ABSTRACT

In Chapter 5, the basic characteristics of TSD were described. TSD was seen to be a powerful model for conceptualizing what observers do when they make decisions about the presence or absence of signals. According to the model, a sensory event arising from the presentation of a signal is fundamentally no different than one that arises from noise. There is no threshold to divide sensory events into those that are suprathreshold and those that are subthreshold, and there are no distinguishing characteristics that would enable the observers to identify the event as resulting from noise or, alternatively, from signal added to noise. Instead the observer experiences sensory events that vary in magnitude along a single continuum. The problem with which the observer is confronted is to decide whether a particular sensory event originated from the distribution of noise or from that of signal plus noise. According to the model, the problem is solved when the observer evaluates sensory events relative to the position of a decision criterion. The decision rule is that if the magnitude of the sensory event is greater than the value of the criterion, a signal is reported and if it is below this value it is not. The position of the criterion relative to the location of the noise and signal-plus-noise distributions is determined by practical considerations such as the probability of the signal being presented and the costs and values of the decision outcomes.
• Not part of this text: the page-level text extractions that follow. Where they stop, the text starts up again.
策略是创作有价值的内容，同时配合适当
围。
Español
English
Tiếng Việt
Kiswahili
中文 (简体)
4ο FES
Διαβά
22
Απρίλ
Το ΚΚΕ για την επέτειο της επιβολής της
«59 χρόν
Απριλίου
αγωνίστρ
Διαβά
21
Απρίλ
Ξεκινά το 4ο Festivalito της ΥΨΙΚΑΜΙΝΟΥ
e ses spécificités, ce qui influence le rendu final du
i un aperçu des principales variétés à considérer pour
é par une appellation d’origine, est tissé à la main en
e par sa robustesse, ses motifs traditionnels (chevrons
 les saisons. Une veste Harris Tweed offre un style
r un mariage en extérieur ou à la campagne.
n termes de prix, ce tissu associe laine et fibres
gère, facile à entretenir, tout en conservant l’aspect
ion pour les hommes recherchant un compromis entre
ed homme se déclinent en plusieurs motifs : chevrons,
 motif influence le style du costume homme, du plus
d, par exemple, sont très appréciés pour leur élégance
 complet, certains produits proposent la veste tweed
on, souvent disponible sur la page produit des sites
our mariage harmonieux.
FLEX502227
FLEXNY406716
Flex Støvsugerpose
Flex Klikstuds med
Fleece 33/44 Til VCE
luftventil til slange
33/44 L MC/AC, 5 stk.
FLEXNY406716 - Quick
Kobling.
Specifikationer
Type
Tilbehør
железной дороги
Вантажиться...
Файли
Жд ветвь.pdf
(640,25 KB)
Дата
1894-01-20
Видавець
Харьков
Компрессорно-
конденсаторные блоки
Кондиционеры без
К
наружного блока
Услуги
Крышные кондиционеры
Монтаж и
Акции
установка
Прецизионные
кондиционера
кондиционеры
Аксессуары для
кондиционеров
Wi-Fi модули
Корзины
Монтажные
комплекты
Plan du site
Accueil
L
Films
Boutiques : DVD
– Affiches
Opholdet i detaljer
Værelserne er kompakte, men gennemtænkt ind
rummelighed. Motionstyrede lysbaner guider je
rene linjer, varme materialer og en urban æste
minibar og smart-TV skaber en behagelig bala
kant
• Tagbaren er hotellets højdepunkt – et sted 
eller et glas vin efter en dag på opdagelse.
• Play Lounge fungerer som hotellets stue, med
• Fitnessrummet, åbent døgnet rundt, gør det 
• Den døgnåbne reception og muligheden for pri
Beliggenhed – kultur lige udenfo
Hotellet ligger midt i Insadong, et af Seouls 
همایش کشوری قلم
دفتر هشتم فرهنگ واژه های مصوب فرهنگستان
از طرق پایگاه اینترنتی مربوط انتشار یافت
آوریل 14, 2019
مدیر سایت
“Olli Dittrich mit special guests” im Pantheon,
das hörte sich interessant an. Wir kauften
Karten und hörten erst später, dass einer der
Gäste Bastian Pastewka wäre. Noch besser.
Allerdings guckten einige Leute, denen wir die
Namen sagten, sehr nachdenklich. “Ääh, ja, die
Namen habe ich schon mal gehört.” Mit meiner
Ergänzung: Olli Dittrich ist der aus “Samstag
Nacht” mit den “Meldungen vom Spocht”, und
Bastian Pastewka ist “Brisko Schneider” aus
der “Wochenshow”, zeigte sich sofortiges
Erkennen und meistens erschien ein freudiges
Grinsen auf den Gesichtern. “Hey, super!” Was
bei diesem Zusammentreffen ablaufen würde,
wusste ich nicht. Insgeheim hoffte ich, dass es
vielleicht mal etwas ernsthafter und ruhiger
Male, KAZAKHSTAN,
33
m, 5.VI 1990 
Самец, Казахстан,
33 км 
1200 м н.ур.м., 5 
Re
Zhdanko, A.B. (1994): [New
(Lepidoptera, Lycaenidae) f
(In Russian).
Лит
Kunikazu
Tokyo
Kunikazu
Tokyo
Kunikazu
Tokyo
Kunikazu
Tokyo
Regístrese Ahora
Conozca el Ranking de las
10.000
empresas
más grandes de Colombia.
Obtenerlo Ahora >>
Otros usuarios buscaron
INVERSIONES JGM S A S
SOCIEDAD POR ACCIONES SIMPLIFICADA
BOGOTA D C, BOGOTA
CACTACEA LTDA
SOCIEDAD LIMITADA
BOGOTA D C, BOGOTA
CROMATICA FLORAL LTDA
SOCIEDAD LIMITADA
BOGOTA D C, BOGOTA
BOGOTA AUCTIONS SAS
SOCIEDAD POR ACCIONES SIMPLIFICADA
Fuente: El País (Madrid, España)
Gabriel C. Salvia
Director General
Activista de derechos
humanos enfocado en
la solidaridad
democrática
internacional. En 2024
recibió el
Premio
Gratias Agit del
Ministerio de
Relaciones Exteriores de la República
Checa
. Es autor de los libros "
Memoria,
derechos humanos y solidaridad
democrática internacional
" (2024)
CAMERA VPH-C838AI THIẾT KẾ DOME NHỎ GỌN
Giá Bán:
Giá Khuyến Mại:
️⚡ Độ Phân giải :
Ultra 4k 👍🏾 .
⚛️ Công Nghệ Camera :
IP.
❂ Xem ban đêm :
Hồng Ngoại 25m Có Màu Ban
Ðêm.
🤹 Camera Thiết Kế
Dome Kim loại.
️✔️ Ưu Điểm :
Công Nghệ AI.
The position of the criterion, as well as the detectability of the signal, specified as the d′ distance between the means of the noise and signal-plus-noise distributions, can be inferred from experimental data by determining the observer’s hit rate and false alarm rate in the detection situation. One of the greatest strengths of this approach in psychophysics is that it provides the investigator with separate and independent measures of the location of the criterion and signal detectability. In classical psychophysics, this was not possible, but instead thresholds, as detectability measures, were often contaminated by response bias resulting from the unaccounted for location of the criterion. Thus, TSD represents a substantial improvement in psychophysical methodology.